- **Stored records**
┌────────

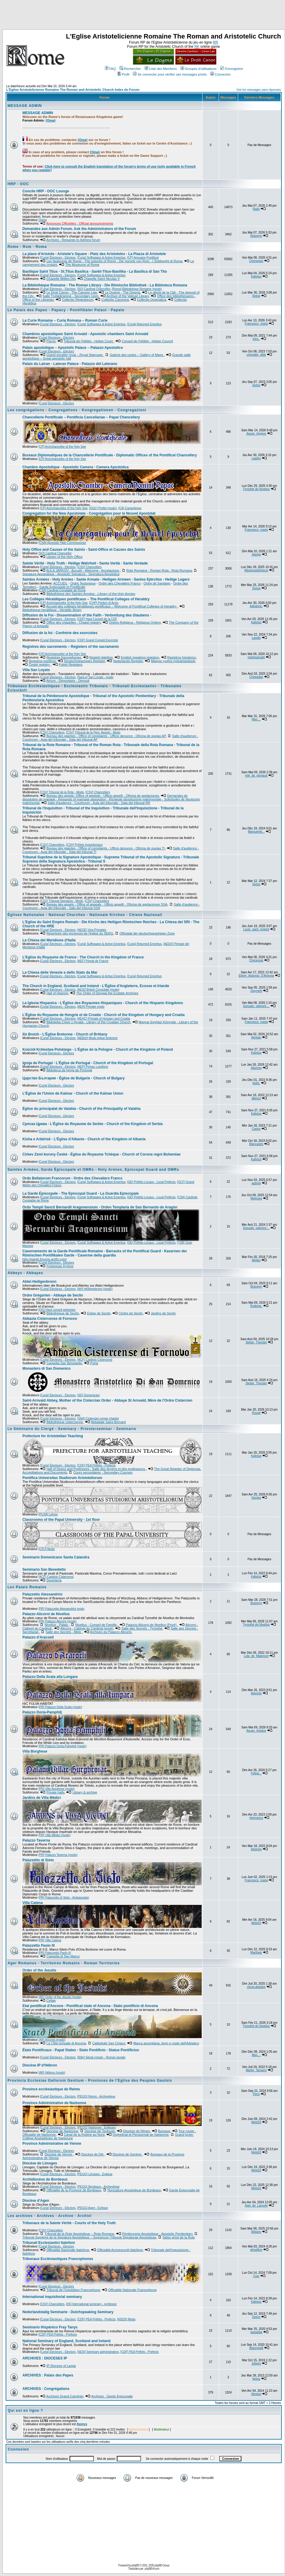  Describe the element at coordinates (67, 680) in the screenshot. I see `Atrium - Dépositaire - Deposit` at that location.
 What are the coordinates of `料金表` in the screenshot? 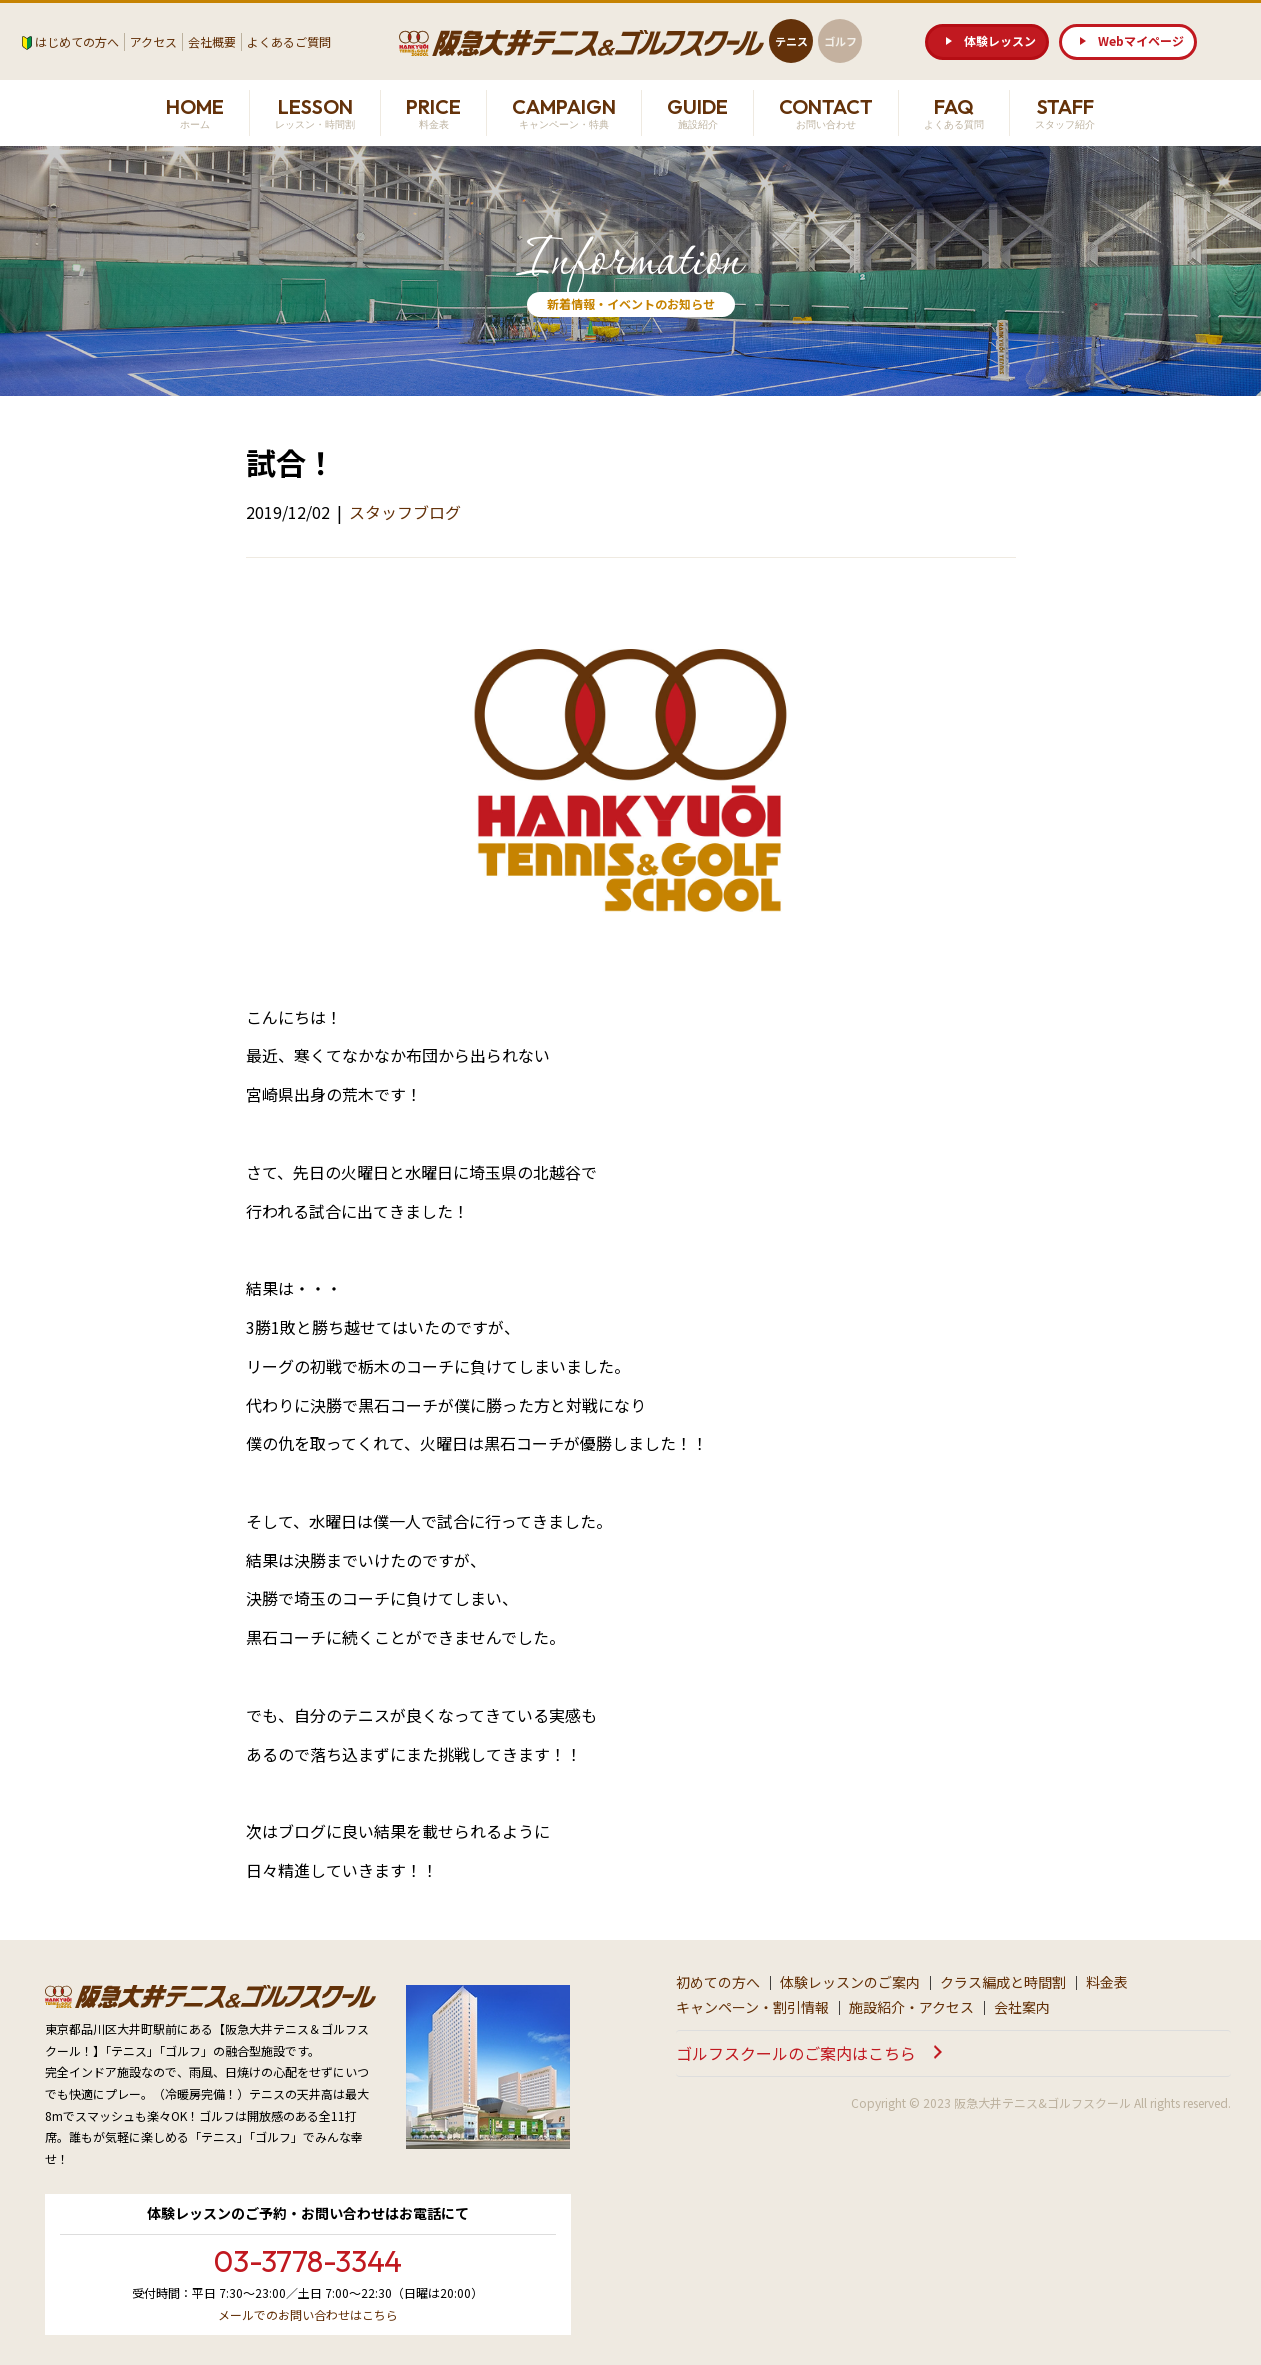 It's located at (1107, 1982).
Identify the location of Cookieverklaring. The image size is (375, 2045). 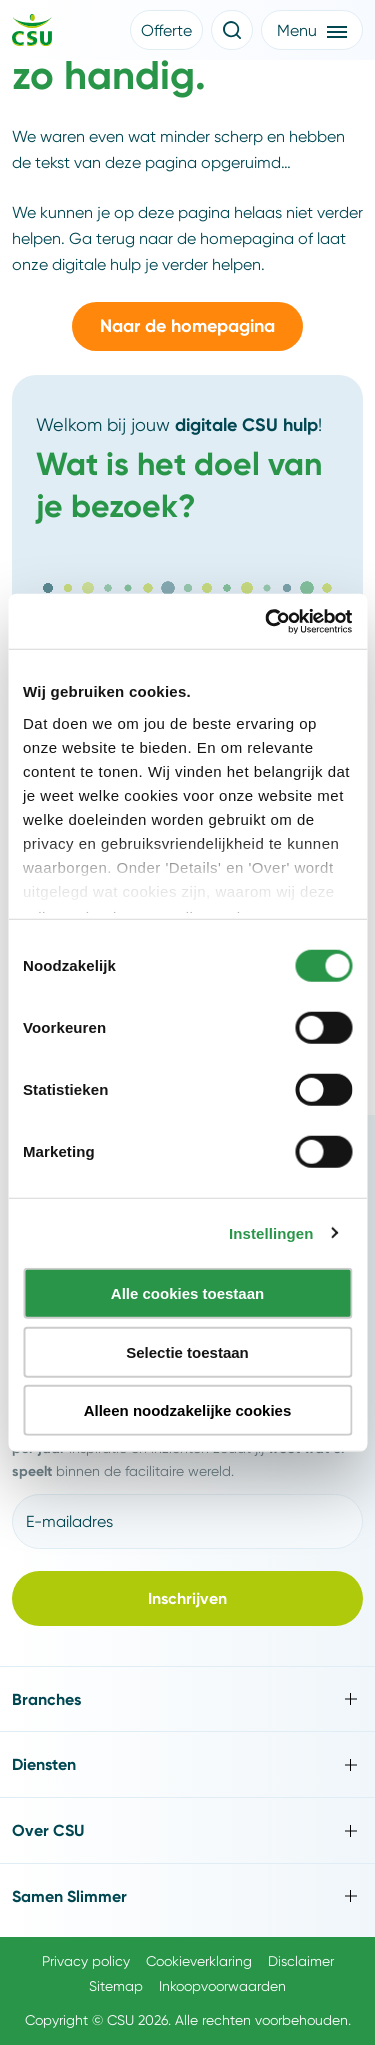
(199, 1961).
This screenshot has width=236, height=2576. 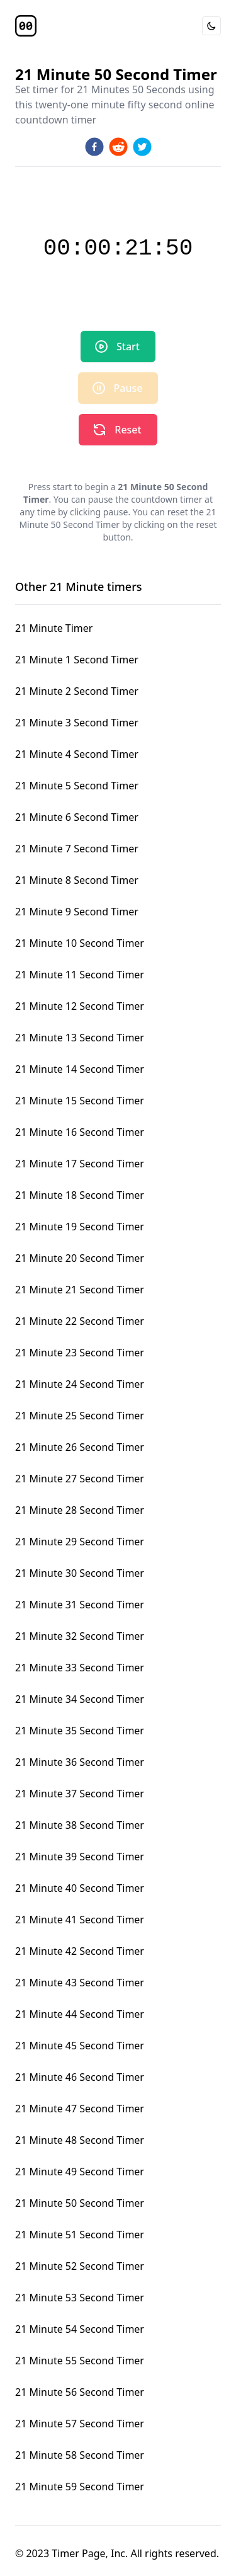 I want to click on 21 Minute 10 Second Timer, so click(x=79, y=943).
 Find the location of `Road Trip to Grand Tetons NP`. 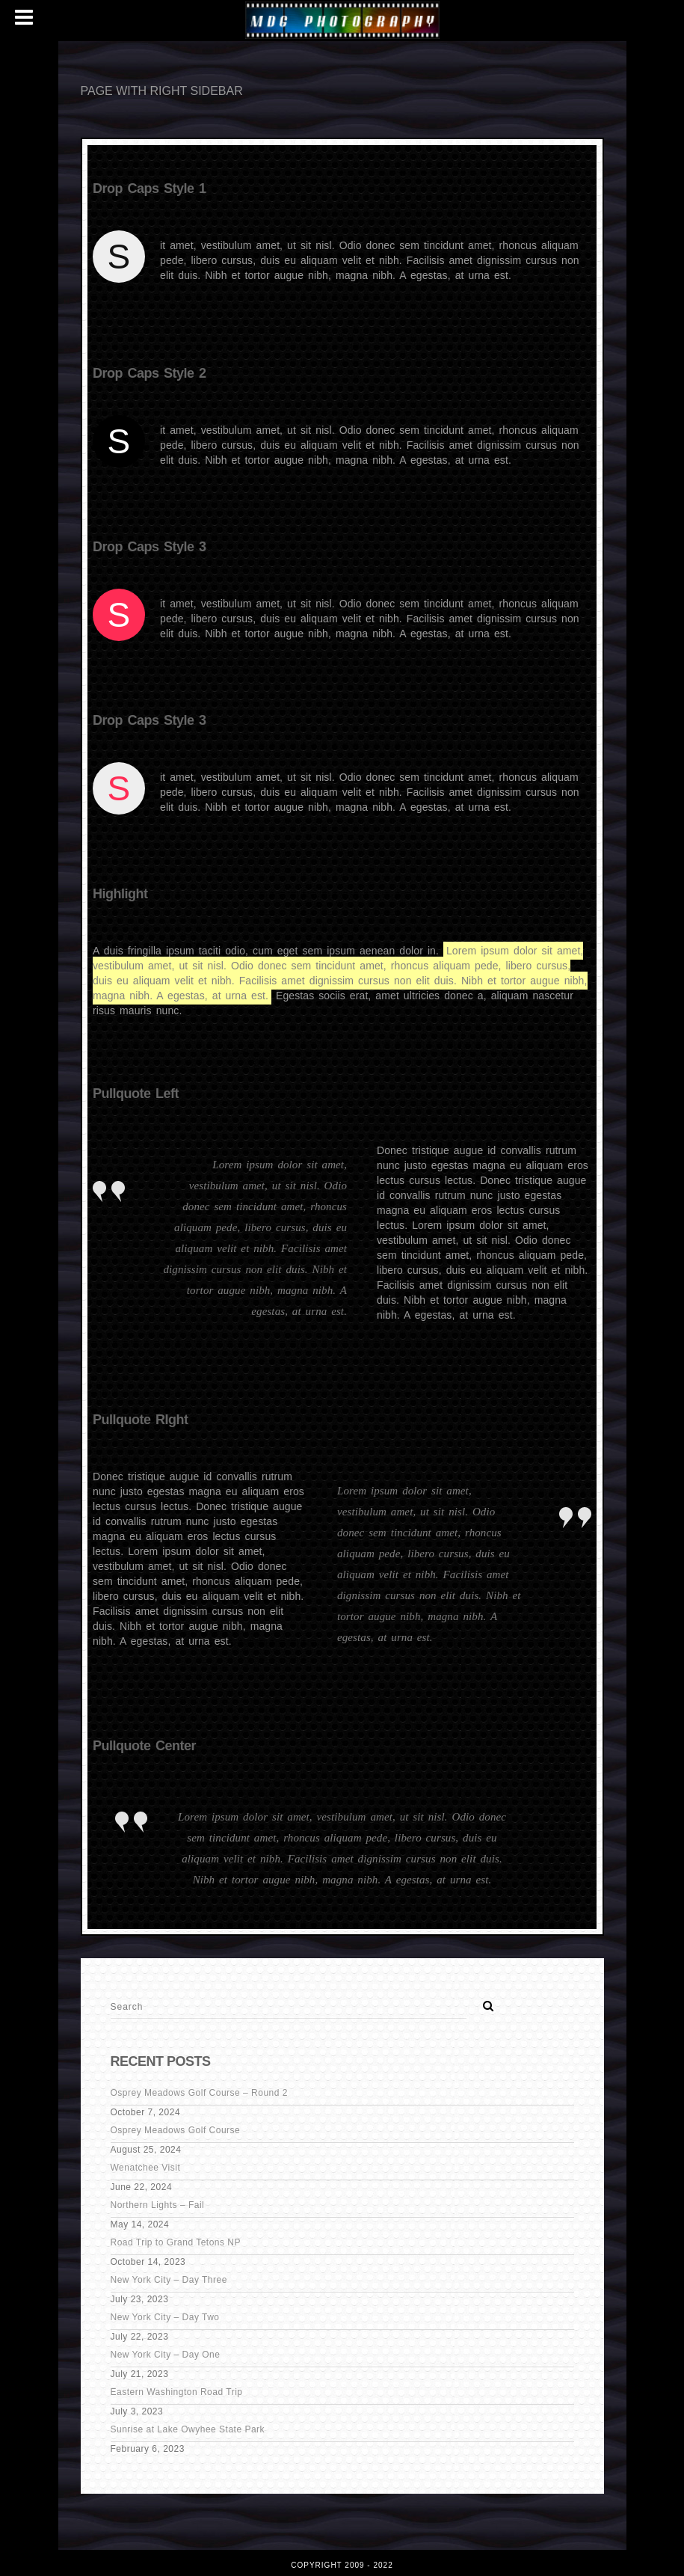

Road Trip to Grand Tetons NP is located at coordinates (176, 2242).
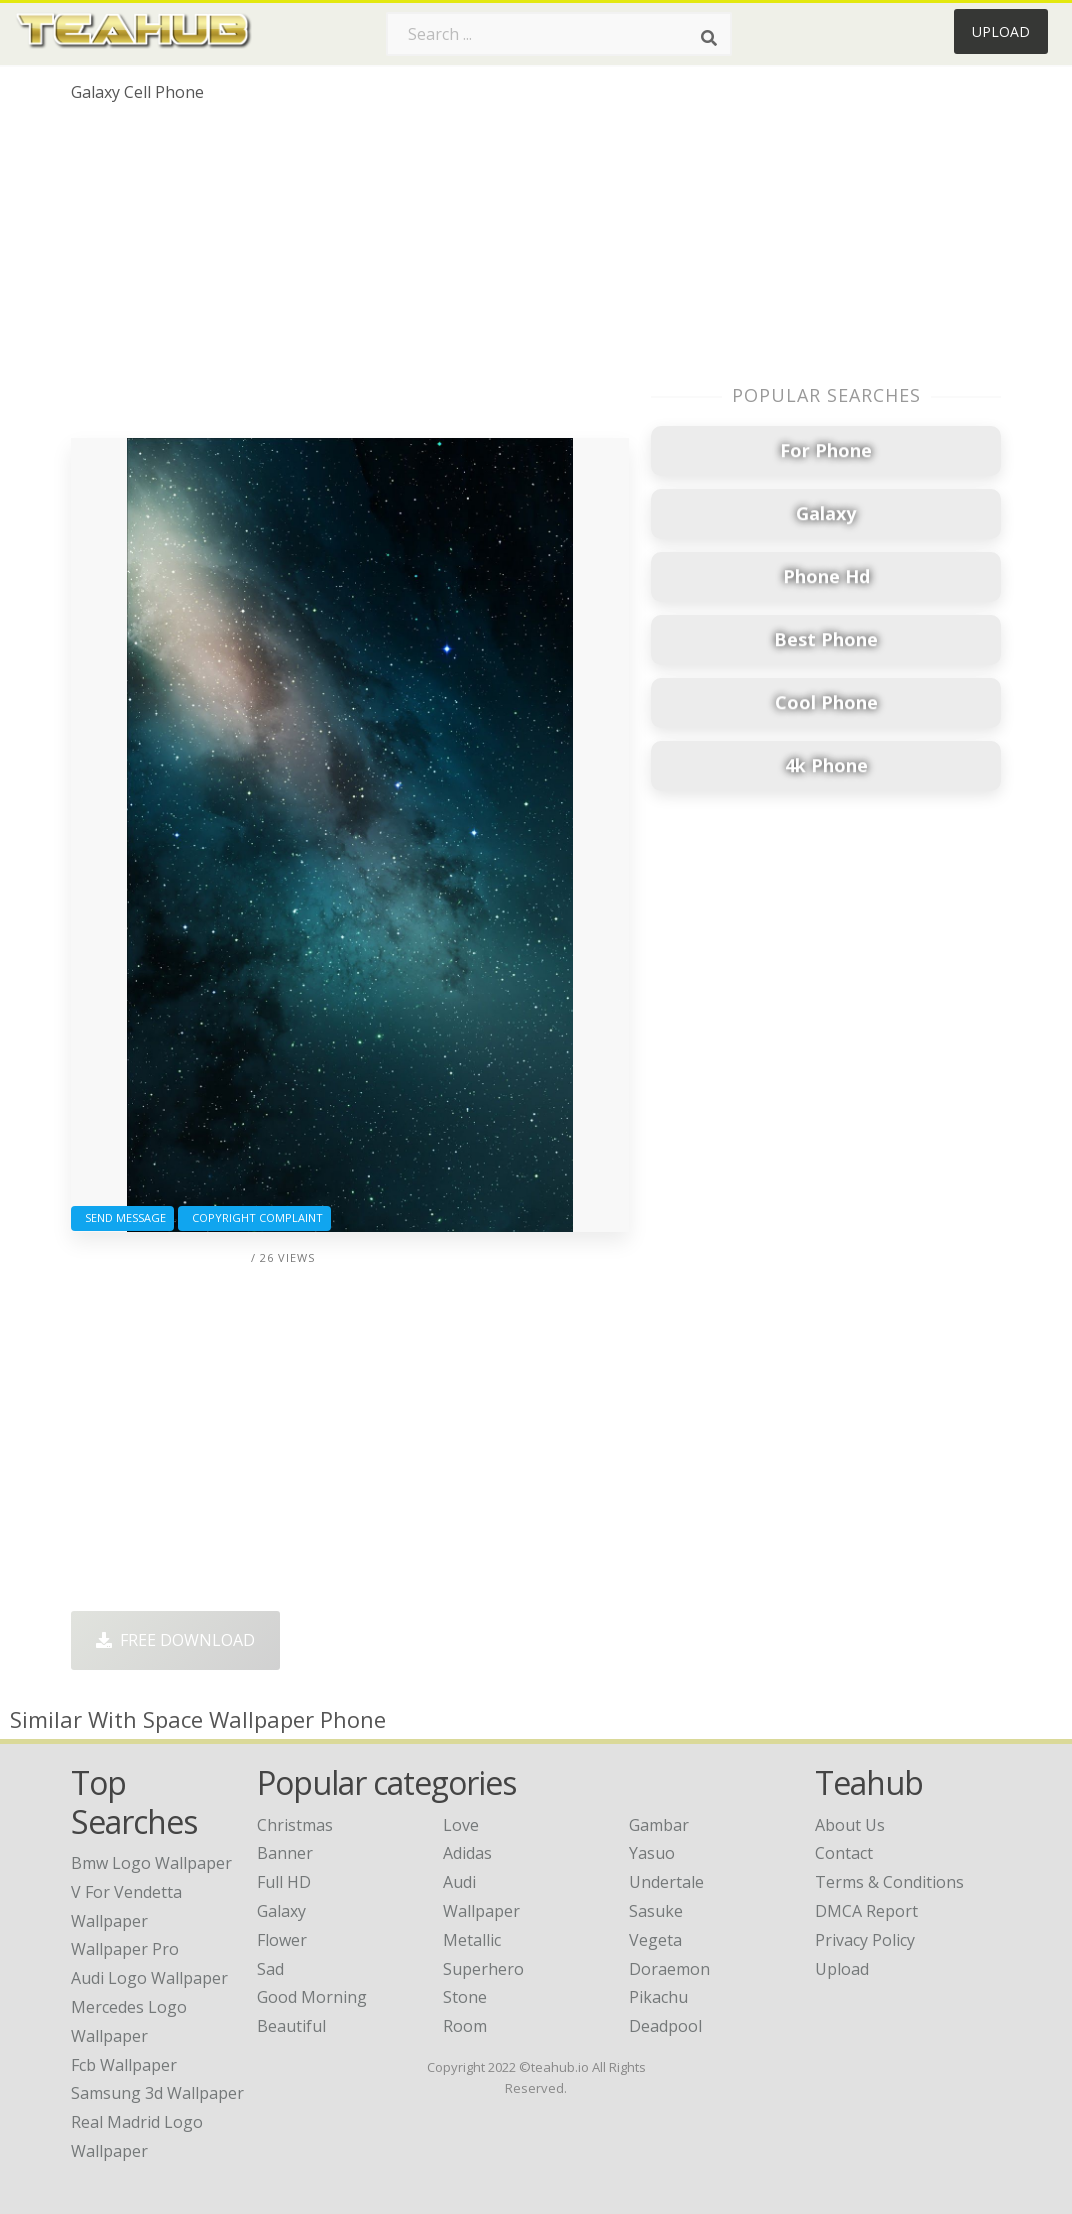  I want to click on [Advertisement], so click(350, 278).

└────────

- **What is being asked**
Please retype, exactly and only, the lines from the one holding "Find the location" to the end of the entries, both ends included, without any pictures.

- **Answer section**
 Find the location of `Road Trip to Grand Tetons NP`. 

Road Trip to Grand Tetons NP is located at coordinates (176, 2242).
  I want to click on [Advertisement], so click(350, 278).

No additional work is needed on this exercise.